When I think, That could have been me, it is with a huge feeling of sadness for Spierer, her family, and her friends. Because it could have been any one. Even though as a student and a young staff member at the university, nine times out of 10, I never walked alone late at night, I keep thinking, maybe this was Spierer’s one out of 10 occurrence.

And it shouldn’t matter that it was 4:30 a.m. and she was heading home from a night out. What about night classes? I remember leaving certain classes after dark and actually feeling afraid to cross certain parts of campus alone. I would always mentally chide myself for being ridiculous, but there were many parts of campus not well-lit at all. Oh, sure, there was the “blue light” emergency system, but what a joke! What was I gonna do, hit the magical blue light and then stand there until my rescue came? Yeah right. My ass would have ran halfway across campus (if I was lucky) by the time any one showed up.

It’s not ridiculous to have such thoughts. I remember one night when my friends and I left a bar—the other Kilroy’s, as a matter of fact—I had an uneasy feeling that a man was following us. I’d spotted him in the bar earlier, staring so intensely at the three of us that I felt violated. As we turned the corner to head back toward the car, I looked back, and there he was. At that point, I didn’t care whether it was ridiculous or not: I told my friends to haul their asses to the car. When I slammed my door shut, my hands shaking, my friend Lindsay gasped. I looked out the window, and he had exposed himself and was leering at us. We sped away, shaky and freaked out, but safe.

I can only imagine how that scene might have ended if any of us had been alone, without a car to run to and lock the doors.

I’m picturing 20-year-old Lauren, still in town for the first summer session, heading out for a night with her friends. I remember being 20 and still in Bloomington for summer school—in spite of hating summer classes (who likes them?)—it was one of my favorite times in Bloomington. When I wasn’t in class or working, I was hanging out with my friends, laying out at the pool, sitting out on our apartment balcony, and yes, doing things I may or may not have supposed to be doing, like using my fake ID to get into the emptier-than-usual campus bars. I definitely put myself in much riskier situations than simply walking home at 4 a.m. without any shoes.

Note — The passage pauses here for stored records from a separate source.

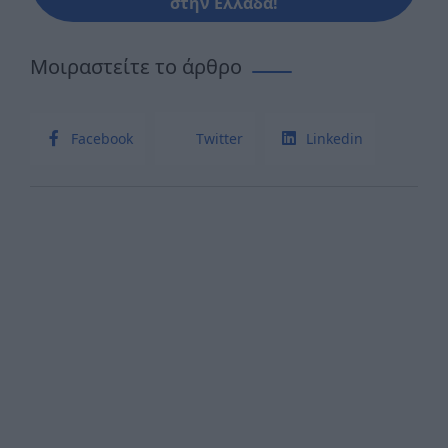
στην Ελλάδα!
Μοιραστείτε το άρθρο
Facebook
Twitter
Linkedin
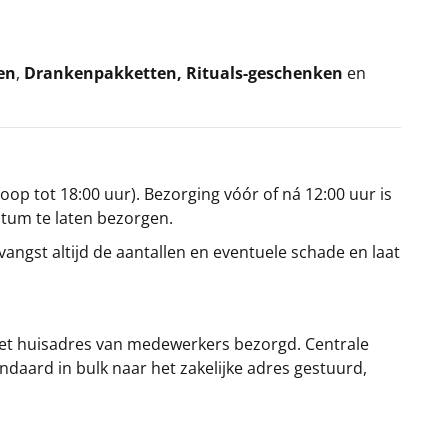
en
,
Drankenpakketten
,
Rituals-geschenken
en
oop tot 18:00 uur). Bezorging vóór of ná 12:00 uur is
atum te laten bezorgen.
angst altijd de aantallen en eventuele schade en laat
et huisadres van medewerkers bezorgd. Centrale
ndaard in bulk naar het zakelijke adres gestuurd,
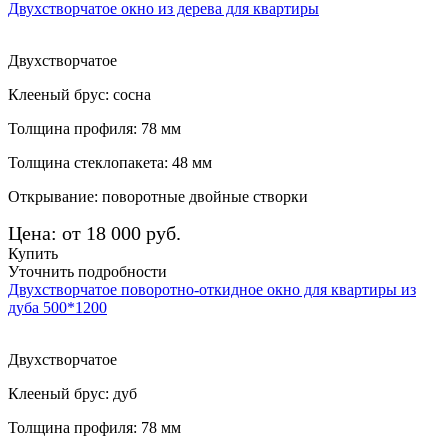
Двухстворчатое окно из дерева для квартиры
Двухстворчатое
Клееный брус: сосна
Толщина профиля: 78 мм
Толщина стеклопакета: 48 мм
Открывание: поворотные двойные створки
Цена: от 18 000 руб.
Купить
Уточнить подробности
Двухстворчатое поворотно-откидное окно для квартиры из
дуба 500*1200
Двухстворчатое
Клееный брус: дуб
Толщина профиля: 78 мм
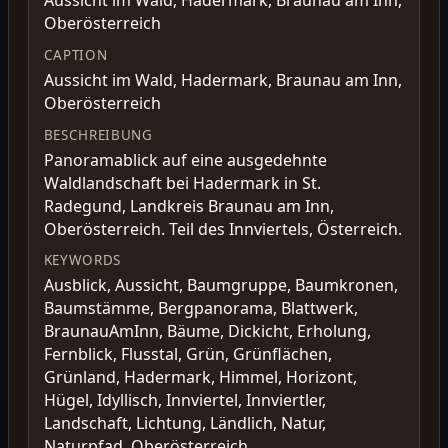
Aussicht im Wald, Hadermark, Braunau am Inn,
Oberösterreich
CAPTION
Aussicht im Wald, Hadermark, Braunau am Inn,
Oberösterreich
BESCHREIBUNG
Panoramablick auf eine ausgedehnte
Waldlandschaft bei Hadermark in St.
Radegund, Landkreis Braunau am Inn,
Oberösterreich. Teil des Innviertels, Österreich.
KEYWORDS
Ausblick, Aussicht, Baumgruppe, Baumkronen,
Baumstämme, Bergpanorama, Blattwerk,
BraunauAmInn, Bäume, Dickicht, Erholung,
Fernblick, Flusstal, Grün, Grünflächen,
Grünland, Hadermark, Himmel, Horizont,
Hügel, Idyllisch, Innviertel, Innviertler,
Landschaft, Lichtung, Ländlich, Natur,
Naturpfad, Oberösterreich,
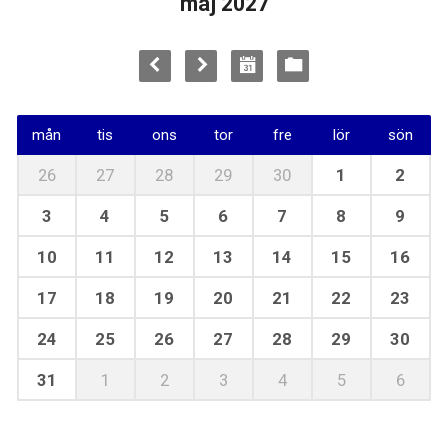
maj 2027
mån
tis
ons
tor
fre
lör
sön
26
27
28
29
30
1
2
3
4
5
6
7
8
9
10
11
12
13
14
15
16
17
18
19
20
21
22
23
24
25
26
27
28
29
30
31
1
2
3
4
5
6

Stories like this are a harsh reminder that no matter where you live—whether it’s a college town or a big city—that anything could happen, at any time. I hope with all of my heart that Lauren Spierer can safely return to her normal life as an apparel and merchandising major, and that she’ll soon be headed for her summer internship with Anthropologie in New York. Please pray, send warm thoughts, a message to the universe, or whatever it is you personally do in this sort of situation, for Lauren and her family.

From IU Bloomington’s site:

IU student Lauren Spierer has been missing since June 3 and was last seen at 4:15 a.m. on 11th St. and College Ave. in Bloomington, IN. If you have any information about her disappearance, please call the Bloomington Police Department at 812-339-4477, or the IU Police Department at 812-855-4111.